La vida pobre de nuestro Señor Jesucristo nos asegura que contrariamente a lo que muchos creen, nuestra vida tiene su origen y su sustento en Dios que es más grande que nosotros. El nacimiento, la vida, pasión, muerte y resurrección de Jesús son para nosotros el evangelio, la buena noticia, la certeza de saber que contra toda apariencia estamos en las manos de Dios y de Él depende todo lo que somos.

En el nacimiento, Jesús, el niño envuelto en pañales nacido en medio de los animales porque no hubo lugar para Él entre los hombres, se convierte en la pesebrera de Belén en causa de alegría para los Ángeles que cantan su Gloria, en fuente de esperanza para los pastores pobres y alejados de Dios que contemplan el rostro de Dios en el niño envuelto en pañales; en fuente de iluminación y conocimiento para el alma de los magos que vinieron de oriente guiados por una estrella que era Cristo mismo. En su vida pública Jesús que vivía como cualquiera otra persona y por eso sus paisanos no veían en él más que al hijo del carpintero, fue el pobre que enriqueció a todos los que creyeron en él. En su pasión y muerte abandonado por todos y traicionado por sus amigos ofrece perdón y gracia a todos. Y una vez resucitado nos asegura a todos que no es la violencia, la maldad de los hombres, o la muerte las que tienen la última palabra sobre nuestra vida, sino Dios, el Dios que lo resucitó de entre los muertos y es grande, poderoso y misericordioso para derrotar en nuestras vidas cualquier semilla de muerte, si como el crucificado nos abandonamos en sus manos amorosas de Padre, guiados por el Espíritu que nos habita y nos da la gracia de creer.
Nosotras, las personas que pertenecemos a la era del evangelio somos retadas hoy por el Bautista a entregarle al Señor nuestros desiertos, todo lo que sea señal de pecado o de muerte en nosotros, para que el Señor lleve a cabo en nosotros su obra.

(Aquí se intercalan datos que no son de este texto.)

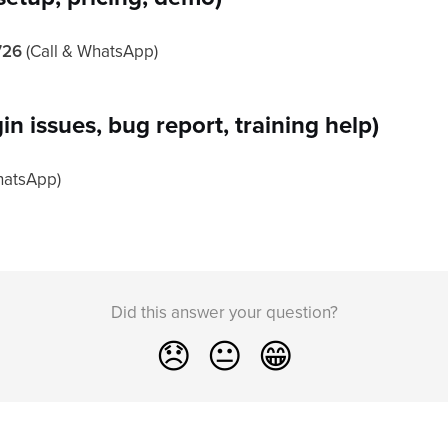
726
(Call & WhatsApp)
in issues, bug report, training help)
hatsApp)
Did this answer your question?
😞
😐
😁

El Señor viene a nuestro encuentro, persiste en nuestra búsqueda, quiere hacernos gustar la delicia, la alegría de vivir en su presencia. En esta era del evangelio que vivimos, todo es gracia; Dios viene a nosotros no porque seamos buenos o porque seamos malos, el viene a nosotros porque Él es bueno y misericordioso y como dice la segunda lectura de hoy “no quiere que nadie perezca”. Así que libres de cualquier clase de orgullo que nos haga pensar que Dios está en deuda con nosotros, de cualquier clase de culpa que nos paralice, de cualquier miedo que nos llene de angustia, abrámosle paso al Señor con nuestra oración, con nuestro amor, con nuestra fe en Él y en sus enseñanzas.

Entreguemos nuestras vidas al Padre Celestial, digámosle que ponemos nuestras vidas en sus manos y solo en sus manos, roguémosle que avive en nosotros el fuego del Espíritu Santo que se nos concedió en el bautismo inaugurado para nosotros por Jesús Crucificado.

Que María la que dijo sí al Padre Celestial, interceda por nosotros ante su Divino Hijo para que guiados por el Espíritu Santo que ha sido derramado en nuestros corazones le permitamos al Señor hacer su obra en nosotros.